#### WHAT TO PRODUCE:
Among the lines below, count those with "históricos". Give only the number.

(DATA RECORDS Opens)

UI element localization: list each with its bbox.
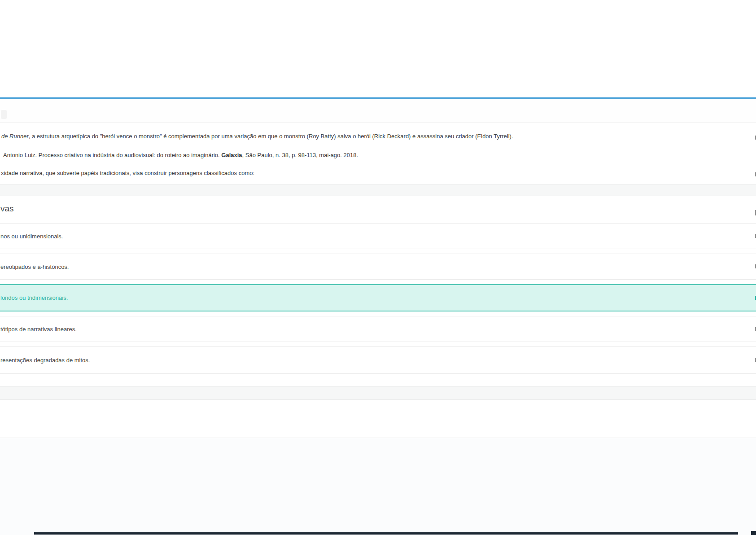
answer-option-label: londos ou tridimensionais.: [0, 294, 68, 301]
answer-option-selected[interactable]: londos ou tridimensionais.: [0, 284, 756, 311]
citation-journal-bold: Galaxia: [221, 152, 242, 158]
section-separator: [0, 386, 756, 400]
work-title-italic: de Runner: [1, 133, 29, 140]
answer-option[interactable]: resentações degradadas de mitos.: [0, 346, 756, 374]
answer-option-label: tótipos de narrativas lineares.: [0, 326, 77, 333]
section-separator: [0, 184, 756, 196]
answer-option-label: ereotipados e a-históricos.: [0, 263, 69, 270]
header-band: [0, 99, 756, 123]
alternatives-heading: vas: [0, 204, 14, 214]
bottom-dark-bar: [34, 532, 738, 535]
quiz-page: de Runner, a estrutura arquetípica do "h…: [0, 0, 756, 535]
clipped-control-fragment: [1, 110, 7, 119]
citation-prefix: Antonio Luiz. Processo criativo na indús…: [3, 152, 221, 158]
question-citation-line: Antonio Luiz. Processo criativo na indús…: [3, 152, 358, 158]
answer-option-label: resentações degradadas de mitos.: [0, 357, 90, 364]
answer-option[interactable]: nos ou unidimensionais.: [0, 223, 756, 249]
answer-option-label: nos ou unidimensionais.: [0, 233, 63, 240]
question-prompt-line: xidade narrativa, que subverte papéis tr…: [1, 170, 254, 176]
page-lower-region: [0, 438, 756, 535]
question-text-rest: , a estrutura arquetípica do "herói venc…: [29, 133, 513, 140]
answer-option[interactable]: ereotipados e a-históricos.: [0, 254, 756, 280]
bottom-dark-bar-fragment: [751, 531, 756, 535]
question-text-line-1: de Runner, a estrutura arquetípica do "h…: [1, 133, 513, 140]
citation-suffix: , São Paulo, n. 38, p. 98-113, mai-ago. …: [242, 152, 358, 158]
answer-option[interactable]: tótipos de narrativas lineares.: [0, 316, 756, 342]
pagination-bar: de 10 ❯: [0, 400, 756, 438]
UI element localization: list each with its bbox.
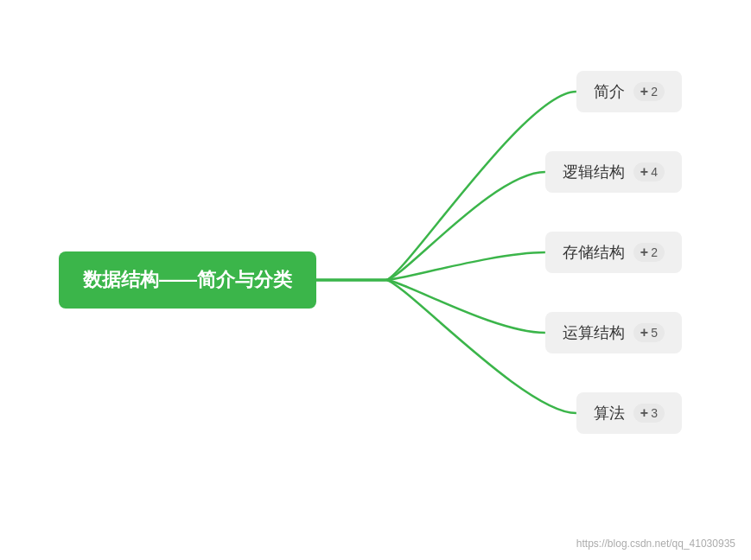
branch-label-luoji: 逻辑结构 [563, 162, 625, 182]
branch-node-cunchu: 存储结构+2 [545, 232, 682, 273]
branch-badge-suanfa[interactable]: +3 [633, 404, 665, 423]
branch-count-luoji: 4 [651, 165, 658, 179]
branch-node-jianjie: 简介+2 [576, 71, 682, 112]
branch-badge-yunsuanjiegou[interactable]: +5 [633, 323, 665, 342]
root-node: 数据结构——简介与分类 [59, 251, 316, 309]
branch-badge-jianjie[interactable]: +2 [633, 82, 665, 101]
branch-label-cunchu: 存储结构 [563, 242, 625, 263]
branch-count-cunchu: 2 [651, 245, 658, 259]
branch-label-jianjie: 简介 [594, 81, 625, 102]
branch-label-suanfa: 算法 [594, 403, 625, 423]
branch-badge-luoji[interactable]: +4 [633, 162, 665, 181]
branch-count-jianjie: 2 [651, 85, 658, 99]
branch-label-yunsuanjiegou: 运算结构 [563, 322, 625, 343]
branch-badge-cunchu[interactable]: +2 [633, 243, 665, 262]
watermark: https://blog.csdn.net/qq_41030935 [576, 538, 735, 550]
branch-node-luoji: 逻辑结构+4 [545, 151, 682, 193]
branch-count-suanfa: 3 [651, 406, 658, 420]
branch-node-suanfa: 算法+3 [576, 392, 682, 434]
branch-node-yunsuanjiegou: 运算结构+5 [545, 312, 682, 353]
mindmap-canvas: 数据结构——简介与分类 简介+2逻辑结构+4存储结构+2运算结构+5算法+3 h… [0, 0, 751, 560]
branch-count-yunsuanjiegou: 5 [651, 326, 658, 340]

(DATA RECORDS Closes)

#### RESULT FOR THIS EXERCISE:
2